La escena geopolítica La nueva expansión de la OTAN Roberto Palmitesta D.
Martes, 26 de noviembre de 2002
La reciente cumbre de la OTAN en Praga tiene una significación que va mucho más allá de la simple invitación a nuevos miembros. Ante todo, representa el firme avance de la alianza militar más exitosa de la historia, que ha durado más de medio siglo, resistiendo el avance del comunismo y contribuyendo efectivamente a su derrumbe en Europa Oriental. Pronto tendrá tres miembros colindando con Rusia, un hecho que no gustará mucho al gobierno ruso --por eso Putin no asistió a la cumbre--, pero que lo aceptan como algo inevitable y que incluso los animará a integrarse plenamente a la misma alianza a su debido tiempo, imitando así un conocido proverbio norteamericano del mundo comercial. “si no puedes vencerlos, únete a ellos”.
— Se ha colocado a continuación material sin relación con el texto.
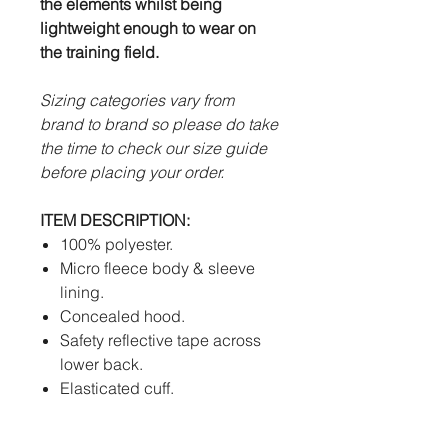
the elements whilst being
lightweight enough to wear on
the training field.
Sizing categories vary from
brand to brand so please do take
the time to check our size guide
before placing your order.
ITEM DESCRIPTION:
100% polyester.
Micro fleece body & sleeve
lining.
Concealed hood.
Safety reflective tape across
lower back.
Elasticated cuff.
Heat pressed Futera logo.
2 x large front pockets.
Europa está comprobando que su unión la convertirán pronto –cuando termine la tercera fase-- en la primera potencia económica del globo, con un mercado potencial de casi 750 millones de personas de alto poder adquisitivo, el triple de EE.UU. y siete veces mayor que el de Japón. Se espera que --con una UE ampliada bajo el manto protector de la OTAN-- Europa recobrará su antiguo poderío y esplendor, alejado de las destructivas guerras que la mantuvieron en un tortuoso rumbo en el pasado. Esta renovada autoestima y el entusiasmo con que prosigue su unidad política –ahora con una ideología común centrada en la democracia y el capitalismo-- se ha visto simbolizada en la adopción parcial de una moneda común en el viejo mundo, todo un hito histórico aún cuando cada nación conserva su autonomía en muchos aspectos y sus tradiciones culturales.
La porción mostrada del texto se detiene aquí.